Your goal: Using the entries that follow, write out the line containing "Discover How Much You Can", the line containing "Fri, March 29, 2024 – Fri, March 29, 2024", and every line between them, exactly and nothing else.

───── Data ─────

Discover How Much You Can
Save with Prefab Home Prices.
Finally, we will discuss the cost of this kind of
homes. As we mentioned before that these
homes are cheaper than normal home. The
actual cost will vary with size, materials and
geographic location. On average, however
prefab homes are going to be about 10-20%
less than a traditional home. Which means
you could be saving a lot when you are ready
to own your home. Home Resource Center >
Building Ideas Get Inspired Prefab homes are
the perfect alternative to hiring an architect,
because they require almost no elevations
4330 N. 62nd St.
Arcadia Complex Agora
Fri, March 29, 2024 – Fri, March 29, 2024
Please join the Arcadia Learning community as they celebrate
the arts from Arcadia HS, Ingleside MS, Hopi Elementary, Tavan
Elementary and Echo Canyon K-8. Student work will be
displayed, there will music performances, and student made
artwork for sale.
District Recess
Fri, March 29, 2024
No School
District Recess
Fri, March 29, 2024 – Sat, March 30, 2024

─────
───── Data ─────

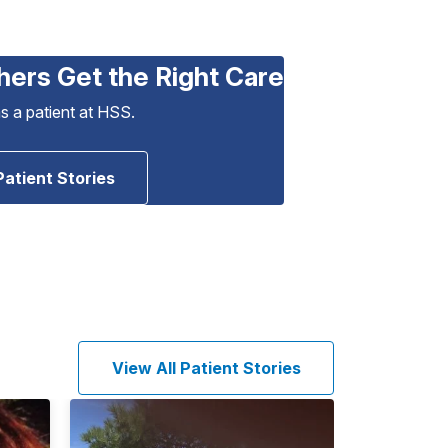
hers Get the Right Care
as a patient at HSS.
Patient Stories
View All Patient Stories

─────
───── Data ─────

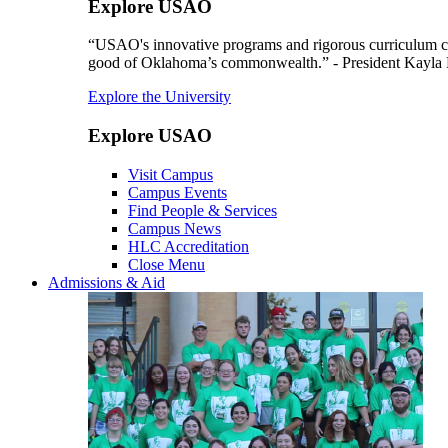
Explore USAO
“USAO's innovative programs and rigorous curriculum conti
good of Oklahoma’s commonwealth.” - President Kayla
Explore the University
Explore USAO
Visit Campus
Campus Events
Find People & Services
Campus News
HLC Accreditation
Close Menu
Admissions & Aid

─────

Task response:
Discover How Much You Can
Save with Prefab Home Prices.
Finally, we will discuss the cost of this kind of
homes. As we mentioned before that these
homes are cheaper than normal home. The
actual cost will vary with size, materials and
geographic location. On average, however
prefab homes are going to be about 10-20%
less than a traditional home. Which means
you could be saving a lot when you are ready
to own your home. Home Resource Center >
Building Ideas Get Inspired Prefab homes are
the perfect alternative to hiring an architect,
because they require almost no elevations
4330 N. 62nd St.
Arcadia Complex Agora
Fri, March 29, 2024 – Fri, March 29, 2024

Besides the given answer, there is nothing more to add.